Do androids dream of electric sheep? I don’t know. But I bet they nod approvingly to the Weeknd’s new album, even if they can’t dance to it. Released in the wee hours on Friday, After Hours is Abel Tesfaye’s first full-length disc since 2016′s Starboy and a follow-up to the 2018 EP My Dear Melancholy. It’s bleak, opiated and sonically futuristic. One might not call it conceptual, but the 14 cutting-edge, cinematic tracks do almost bleed into each other, ending with Until I Bleed Out, which is about ending it.

With its tempo set to tripping, the material isn’t for discos.

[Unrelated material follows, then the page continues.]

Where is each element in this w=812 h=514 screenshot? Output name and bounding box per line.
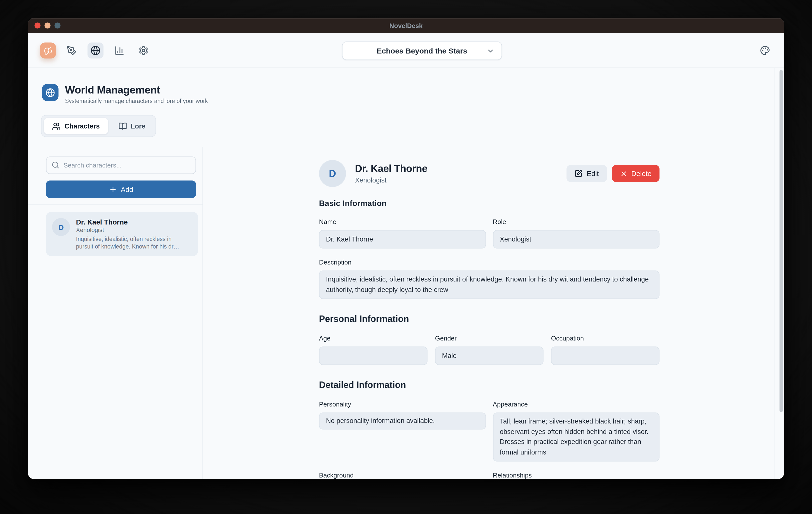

Tunes that might endure for the ages are not immediately apparent. Track-to-track, though, the level is consistently high.

Social distancing? The dark-wave R&B is so beautifully moody it doesn’t even want to be in the same room with itself. To a world in which day can feel like the dead of night, After Hours arrives right on time.

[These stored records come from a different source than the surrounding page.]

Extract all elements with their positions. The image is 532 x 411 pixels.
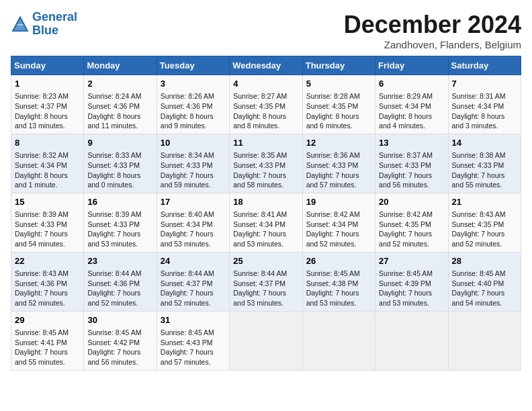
- calendar-week-3: 15Sunrise: 8:39 AM Sunset: 4:33 PM Dayli…: [11, 193, 521, 252]
- day-number: 4: [233, 78, 298, 90]
- calendar-cell: 11Sunrise: 8:35 AM Sunset: 4:33 PM Dayli…: [230, 134, 302, 193]
- calendar-cell: 3Sunrise: 8:26 AM Sunset: 4:36 PM Daylig…: [157, 75, 229, 134]
- day-info: Sunrise: 8:45 AM Sunset: 4:43 PM Dayligh…: [161, 328, 226, 367]
- day-info: Sunrise: 8:32 AM Sunset: 4:34 PM Dayligh…: [15, 150, 80, 190]
- day-info: Sunrise: 8:33 AM Sunset: 4:33 PM Dayligh…: [87, 150, 152, 190]
- day-number: 26: [306, 255, 371, 267]
- day-number: 20: [379, 196, 444, 208]
- day-number: 15: [15, 196, 80, 208]
- calendar-cell: 2Sunrise: 8:24 AM Sunset: 4:36 PM Daylig…: [84, 75, 157, 134]
- day-number: 7: [452, 78, 517, 90]
- day-info: Sunrise: 8:44 AM Sunset: 4:37 PM Dayligh…: [161, 269, 226, 308]
- logo-text: General Blue: [32, 11, 77, 38]
- calendar-cell: 12Sunrise: 8:36 AM Sunset: 4:33 PM Dayli…: [302, 134, 375, 193]
- calendar-cell: 5Sunrise: 8:28 AM Sunset: 4:35 PM Daylig…: [302, 75, 375, 134]
- day-info: Sunrise: 8:45 AM Sunset: 4:38 PM Dayligh…: [306, 269, 371, 308]
- day-number: 25: [233, 255, 298, 267]
- day-number: 8: [15, 137, 80, 149]
- calendar-body: 1Sunrise: 8:23 AM Sunset: 4:37 PM Daylig…: [11, 75, 521, 371]
- day-number: 1: [15, 78, 80, 90]
- day-info: Sunrise: 8:45 AM Sunset: 4:39 PM Dayligh…: [379, 269, 444, 308]
- calendar-cell: 24Sunrise: 8:44 AM Sunset: 4:37 PM Dayli…: [157, 252, 229, 311]
- day-info: Sunrise: 8:45 AM Sunset: 4:42 PM Dayligh…: [87, 328, 152, 367]
- day-info: Sunrise: 8:42 AM Sunset: 4:35 PM Dayligh…: [379, 210, 444, 249]
- calendar-week-1: 1Sunrise: 8:23 AM Sunset: 4:37 PM Daylig…: [11, 75, 521, 134]
- logo-line2: Blue: [32, 24, 58, 37]
- calendar-cell: 8Sunrise: 8:32 AM Sunset: 4:34 PM Daylig…: [11, 134, 84, 193]
- column-header-sunday: Sunday: [11, 56, 84, 75]
- day-number: 24: [161, 255, 226, 267]
- calendar-cell: 13Sunrise: 8:37 AM Sunset: 4:33 PM Dayli…: [375, 134, 448, 193]
- day-info: Sunrise: 8:29 AM Sunset: 4:34 PM Dayligh…: [379, 91, 444, 131]
- column-header-tuesday: Tuesday: [157, 56, 229, 75]
- header-row: SundayMondayTuesdayWednesdayThursdayFrid…: [11, 56, 521, 75]
- calendar-week-2: 8Sunrise: 8:32 AM Sunset: 4:34 PM Daylig…: [11, 134, 521, 193]
- calendar-table: SundayMondayTuesdayWednesdayThursdayFrid…: [11, 56, 521, 371]
- column-header-monday: Monday: [84, 56, 157, 75]
- calendar-cell: 27Sunrise: 8:45 AM Sunset: 4:39 PM Dayli…: [375, 252, 448, 311]
- calendar-cell: 29Sunrise: 8:45 AM Sunset: 4:41 PM Dayli…: [11, 311, 84, 370]
- calendar-header: SundayMondayTuesdayWednesdayThursdayFrid…: [11, 56, 521, 75]
- column-header-friday: Friday: [375, 56, 448, 75]
- logo: General Blue: [11, 11, 77, 38]
- day-info: Sunrise: 8:28 AM Sunset: 4:35 PM Dayligh…: [306, 91, 371, 131]
- day-number: 19: [306, 196, 371, 208]
- day-info: Sunrise: 8:37 AM Sunset: 4:33 PM Dayligh…: [379, 150, 444, 190]
- calendar-cell: 30Sunrise: 8:45 AM Sunset: 4:42 PM Dayli…: [84, 311, 157, 370]
- calendar-cell: 18Sunrise: 8:41 AM Sunset: 4:34 PM Dayli…: [230, 193, 302, 252]
- day-info: Sunrise: 8:44 AM Sunset: 4:37 PM Dayligh…: [233, 269, 298, 308]
- day-info: Sunrise: 8:45 AM Sunset: 4:40 PM Dayligh…: [452, 269, 517, 308]
- svg-rect-2: [17, 24, 23, 26]
- day-info: Sunrise: 8:42 AM Sunset: 4:34 PM Dayligh…: [306, 210, 371, 249]
- calendar-cell: 4Sunrise: 8:27 AM Sunset: 4:35 PM Daylig…: [230, 75, 302, 134]
- location-title: Zandhoven, Flanders, Belgium: [344, 39, 521, 50]
- title-area: December 2024 Zandhoven, Flanders, Belgi…: [344, 11, 521, 50]
- day-info: Sunrise: 8:31 AM Sunset: 4:34 PM Dayligh…: [452, 91, 517, 131]
- calendar-cell: 31Sunrise: 8:45 AM Sunset: 4:43 PM Dayli…: [157, 311, 229, 370]
- day-number: 16: [87, 196, 152, 208]
- calendar-cell: 17Sunrise: 8:40 AM Sunset: 4:34 PM Dayli…: [157, 193, 229, 252]
- calendar-cell: [302, 311, 375, 370]
- column-header-thursday: Thursday: [302, 56, 375, 75]
- day-number: 31: [161, 314, 226, 326]
- calendar-cell: 22Sunrise: 8:43 AM Sunset: 4:36 PM Dayli…: [11, 252, 84, 311]
- day-number: 21: [452, 196, 517, 208]
- day-info: Sunrise: 8:40 AM Sunset: 4:34 PM Dayligh…: [161, 210, 226, 249]
- calendar-cell: [375, 311, 448, 370]
- day-info: Sunrise: 8:24 AM Sunset: 4:36 PM Dayligh…: [87, 91, 152, 131]
- calendar-cell: 7Sunrise: 8:31 AM Sunset: 4:34 PM Daylig…: [448, 75, 521, 134]
- day-number: 9: [87, 137, 152, 149]
- calendar-cell: 16Sunrise: 8:39 AM Sunset: 4:33 PM Dayli…: [84, 193, 157, 252]
- day-info: Sunrise: 8:38 AM Sunset: 4:33 PM Dayligh…: [452, 150, 517, 190]
- day-number: 12: [306, 137, 371, 149]
- day-info: Sunrise: 8:36 AM Sunset: 4:33 PM Dayligh…: [306, 150, 371, 190]
- day-number: 23: [87, 255, 152, 267]
- logo-line1: General: [32, 10, 77, 24]
- day-info: Sunrise: 8:45 AM Sunset: 4:41 PM Dayligh…: [15, 328, 80, 367]
- day-number: 27: [379, 255, 444, 267]
- calendar-cell: [230, 311, 302, 370]
- calendar-cell: [448, 311, 521, 370]
- day-number: 30: [87, 314, 152, 326]
- calendar-cell: 14Sunrise: 8:38 AM Sunset: 4:33 PM Dayli…: [448, 134, 521, 193]
- calendar-week-5: 29Sunrise: 8:45 AM Sunset: 4:41 PM Dayli…: [11, 311, 521, 370]
- day-number: 5: [306, 78, 371, 90]
- day-number: 14: [452, 137, 517, 149]
- day-number: 6: [379, 78, 444, 90]
- day-info: Sunrise: 8:39 AM Sunset: 4:33 PM Dayligh…: [87, 210, 152, 249]
- day-number: 3: [161, 78, 226, 90]
- day-number: 18: [233, 196, 298, 208]
- day-info: Sunrise: 8:44 AM Sunset: 4:36 PM Dayligh…: [87, 269, 152, 308]
- day-number: 28: [452, 255, 517, 267]
- calendar-cell: 1Sunrise: 8:23 AM Sunset: 4:37 PM Daylig…: [11, 75, 84, 134]
- calendar-cell: 21Sunrise: 8:43 AM Sunset: 4:35 PM Dayli…: [448, 193, 521, 252]
- logo-icon: [11, 15, 30, 34]
- month-title: December 2024: [344, 11, 521, 39]
- calendar-cell: 19Sunrise: 8:42 AM Sunset: 4:34 PM Dayli…: [302, 193, 375, 252]
- day-info: Sunrise: 8:35 AM Sunset: 4:33 PM Dayligh…: [233, 150, 298, 190]
- calendar-cell: 23Sunrise: 8:44 AM Sunset: 4:36 PM Dayli…: [84, 252, 157, 311]
- calendar-cell: 10Sunrise: 8:34 AM Sunset: 4:33 PM Dayli…: [157, 134, 229, 193]
- calendar-cell: 20Sunrise: 8:42 AM Sunset: 4:35 PM Dayli…: [375, 193, 448, 252]
- day-info: Sunrise: 8:26 AM Sunset: 4:36 PM Dayligh…: [161, 91, 226, 131]
- column-header-wednesday: Wednesday: [230, 56, 302, 75]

All that and a puerile reference to Philip K. Dick (who wrote the Blade Runner-inspiring novel Do Androids Dream of Electric Sheep?) that will have Bentley-riding posses yukking it up locker-room style.

The Toronto-born Tesfaye is, of course, a pop superstar. Conspicuously enigmatic in persona, he uses song lyrics to portray an emotionally wounded, narcissistic and sexually enthusiastic bad boy who relies on a trembling, lonely falsetto to bail him out of his romantic transgressions. He’s complicated. Confused. We may know the Weekend, but not the real Abel.

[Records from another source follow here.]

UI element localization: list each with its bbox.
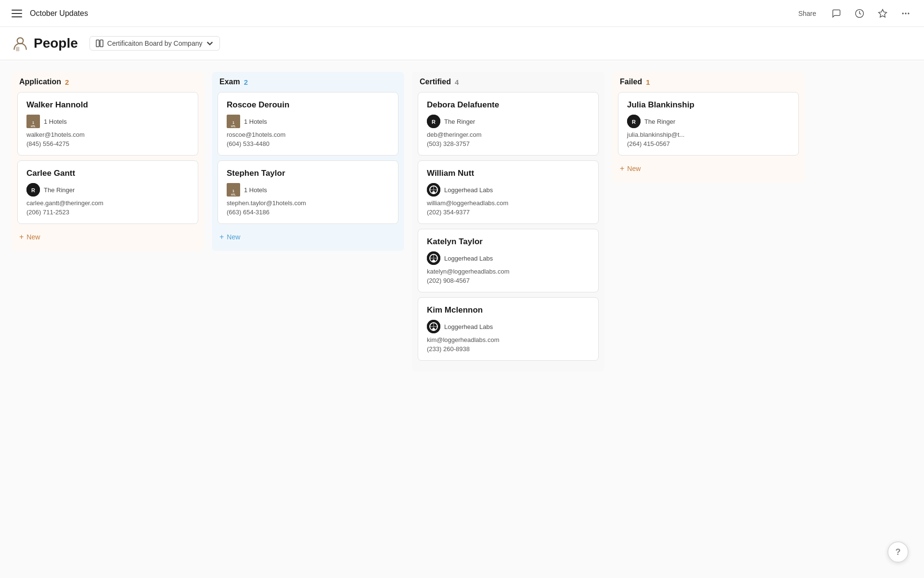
favorite-icon[interactable] — [876, 7, 889, 20]
svg-point-27 — [432, 260, 435, 263]
svg-point-24 — [432, 191, 435, 194]
company-name: 1 Hotels — [44, 118, 67, 125]
column-count-certified: 4 — [455, 78, 459, 86]
card-certified-1[interactable]: William NuttLoggerhead Labswilliam@logge… — [418, 160, 599, 224]
svg-text:1: 1 — [32, 121, 34, 124]
chevron-down-icon — [206, 39, 214, 47]
ringer-logo: R — [26, 183, 40, 197]
card-name: Debora Delafuente — [427, 100, 590, 110]
svg-text:HTL: HTL — [231, 193, 236, 196]
card-company: 1HTL1 Hotels — [227, 183, 389, 197]
company-name: Loggerhead Labs — [444, 323, 493, 330]
card-email: julia.blankinship@t... — [627, 131, 790, 138]
view-selector[interactable]: Certificaiton Board by Company — [90, 36, 220, 51]
card-name: Roscoe Derouin — [227, 100, 389, 110]
column-application: Application2Walker Hannold1HTL1 Hotelswa… — [12, 72, 204, 569]
share-button[interactable]: Share — [795, 8, 820, 19]
people-title: People — [34, 36, 78, 51]
card-company: RThe Ringer — [627, 115, 790, 128]
column-title-exam: Exam — [219, 78, 240, 86]
card-company: Loggerhead Labs — [427, 320, 590, 333]
card-phone: (663) 654-3186 — [227, 209, 389, 216]
card-application-1[interactable]: Carlee GanttRThe Ringercarlee.gantt@ther… — [17, 160, 198, 224]
1hotels-logo: 1HTL — [26, 115, 40, 128]
company-name: Loggerhead Labs — [444, 186, 493, 194]
column-header-application: Application2 — [17, 78, 198, 86]
ringer-logo: R — [427, 115, 440, 128]
svg-text:R: R — [432, 119, 436, 125]
svg-text:1: 1 — [232, 189, 234, 193]
new-button-exam[interactable]: +New — [218, 229, 398, 245]
card-exam-1[interactable]: Stephen Taylor1HTL1 Hotelsstephen.taylor… — [218, 160, 398, 224]
card-email: katelyn@loggerheadlabs.com — [427, 268, 590, 275]
loggerhead-logo — [427, 320, 440, 333]
column-failed: Failed1Julia BlankinshipRThe Ringerjulia… — [612, 72, 805, 569]
card-company: Loggerhead Labs — [427, 183, 590, 197]
company-name: The Ringer — [444, 118, 475, 125]
menu-icon[interactable] — [12, 10, 22, 17]
svg-rect-7 — [96, 40, 99, 47]
history-icon[interactable] — [853, 7, 866, 20]
column-exam: Exam2Roscoe Derouin1HTL1 Hotelsroscoe@1h… — [212, 72, 404, 569]
svg-rect-8 — [100, 40, 103, 47]
board-view-icon — [96, 39, 103, 47]
svg-marker-1 — [879, 9, 887, 17]
column-header-failed: Failed1 — [618, 78, 799, 86]
column-header-certified: Certified4 — [418, 78, 599, 86]
column-certified: Certified4Debora DelafuenteRThe Ringerde… — [412, 72, 604, 569]
more-icon[interactable] — [899, 7, 912, 20]
card-name: Stephen Taylor — [227, 169, 389, 178]
card-certified-3[interactable]: Kim MclennonLoggerhead Labskim@loggerhea… — [418, 297, 599, 361]
svg-rect-6 — [16, 47, 19, 51]
card-exam-0[interactable]: Roscoe Derouin1HTL1 Hotelsroscoe@1hotels… — [218, 92, 398, 156]
company-name: The Ringer — [44, 186, 75, 194]
card-name: Katelyn Taylor — [427, 237, 590, 247]
top-bar-left: October Updates — [12, 9, 88, 18]
card-email: william@loggerheadlabs.com — [427, 199, 590, 207]
card-company: 1HTL1 Hotels — [227, 115, 389, 128]
svg-text:HTL: HTL — [231, 125, 236, 128]
card-phone: (202) 908-4567 — [427, 277, 590, 284]
card-certified-0[interactable]: Debora DelafuenteRThe Ringerdeb@theringe… — [418, 92, 599, 156]
card-failed-0[interactable]: Julia BlankinshipRThe Ringerjulia.blanki… — [618, 92, 799, 156]
column-count-exam: 2 — [244, 78, 248, 86]
card-company: 1HTL1 Hotels — [26, 115, 189, 128]
top-bar-right: Share — [795, 7, 912, 20]
svg-text:R: R — [31, 187, 35, 193]
card-email: stephen.taylor@1hotels.com — [227, 199, 389, 207]
card-phone: (233) 260-8938 — [427, 345, 590, 353]
people-title-group: People — [12, 35, 78, 52]
card-name: William Nutt — [427, 169, 590, 178]
card-name: Kim Mclennon — [427, 305, 590, 315]
card-email: kim@loggerheadlabs.com — [427, 336, 590, 343]
svg-point-3 — [905, 13, 906, 14]
card-name: Walker Hannold — [26, 100, 189, 110]
card-certified-2[interactable]: Katelyn TaylorLoggerhead Labskatelyn@log… — [418, 229, 599, 292]
card-application-0[interactable]: Walker Hannold1HTL1 Hotelswalker@1hotels… — [17, 92, 198, 156]
board: Application2Walker Hannold1HTL1 Hotelswa… — [0, 60, 924, 578]
card-name: Julia Blankinship — [627, 100, 790, 110]
card-phone: (206) 711-2523 — [26, 209, 189, 216]
help-button[interactable]: ? — [887, 541, 909, 563]
company-name: 1 Hotels — [244, 186, 267, 194]
card-phone: (604) 533-4480 — [227, 140, 389, 147]
new-button-failed[interactable]: +New — [618, 160, 799, 177]
card-company: Loggerhead Labs — [427, 251, 590, 265]
card-phone: (202) 354-9377 — [427, 209, 590, 216]
view-label: Certificaiton Board by Company — [107, 39, 203, 47]
comment-icon[interactable] — [830, 7, 843, 20]
page-title: October Updates — [30, 9, 88, 18]
svg-point-4 — [908, 13, 909, 14]
svg-text:R: R — [632, 119, 636, 125]
new-button-application[interactable]: +New — [17, 229, 198, 245]
card-email: carlee.gantt@theringer.com — [26, 199, 189, 207]
top-bar: October Updates Share — [0, 0, 924, 27]
sub-header: People Certificaiton Board by Company — [0, 27, 924, 60]
loggerhead-logo — [427, 183, 440, 197]
svg-point-2 — [902, 13, 904, 14]
column-title-application: Application — [19, 78, 61, 86]
card-phone: (503) 328-3757 — [427, 140, 590, 147]
column-title-certified: Certified — [420, 78, 451, 86]
column-count-failed: 1 — [646, 78, 650, 86]
card-company: RThe Ringer — [427, 115, 590, 128]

“Take off my disguise, I’m living someone else’s life," he would have us believe on the album-opening Alone Again. "Suppressing who I was inside, so I throw 2,000 ones in the sky.” Doctors have a term for that. It’s called Drake’s Disease.

If the Weeknd’s past hit Can’t Feel My Face alludes to a cocaine high, After Hours might be his cry for lithium. On Too Late: “Bad thoughts inside my mind when the darkness comes.” On Snowchild: “I used to pray when I was sixteen, if I didn’t make it then I’d probably make my wrist bleed.” He takes a break from self-harming talk for some on-brand misogyny in Escape From LA, but, by the album’s end, we’re back to Until I Bleed Out.

After Hours is not a suicide note, though. It’s just one more letter to melancholy – perhaps the Weeknd’s best yet.